Assignment — In the data that follows, how many lines contain the word "marketing"? Give only that number.

Excerpted data below:

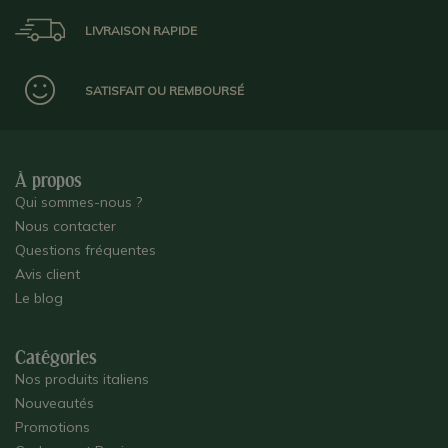
LIVRAISON RAPIDE
SATISFAIT OU REMBOURSÉ
À propos
Qui sommes-nous ?
Nous contacter
Questions fréquentes
Avis client
Le blog
Catégories
Nos produits italiens
Nouveautés
Promotions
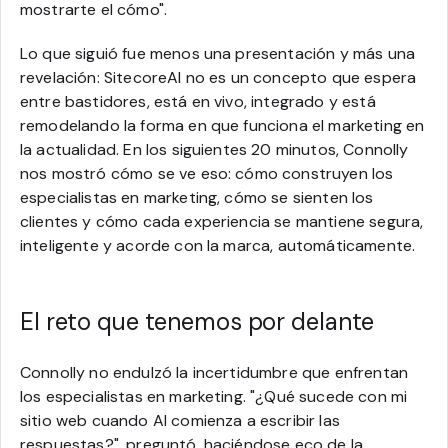
mostrarte el cómo".
Lo que siguió fue menos una presentación y más una
revelación: SitecoreAI no es un concepto que espera
entre bastidores, está en vivo, integrado y está
remodelando la forma en que funciona el marketing en
la actualidad. En los siguientes 20 minutos, Connolly
nos mostró cómo se ve eso: cómo construyen los
especialistas en marketing, cómo se sienten los
clientes y cómo cada experiencia se mantiene segura,
inteligente y acorde con la marca, automáticamente.
El reto que tenemos por delante
Connolly no endulzó la incertidumbre que enfrentan
los especialistas en marketing. "¿Qué sucede con mi
sitio web cuando AI comienza a escribir las
respuestas?", preguntó, haciéndose eco de la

End of Excerpted data.

Response to this exercise — 3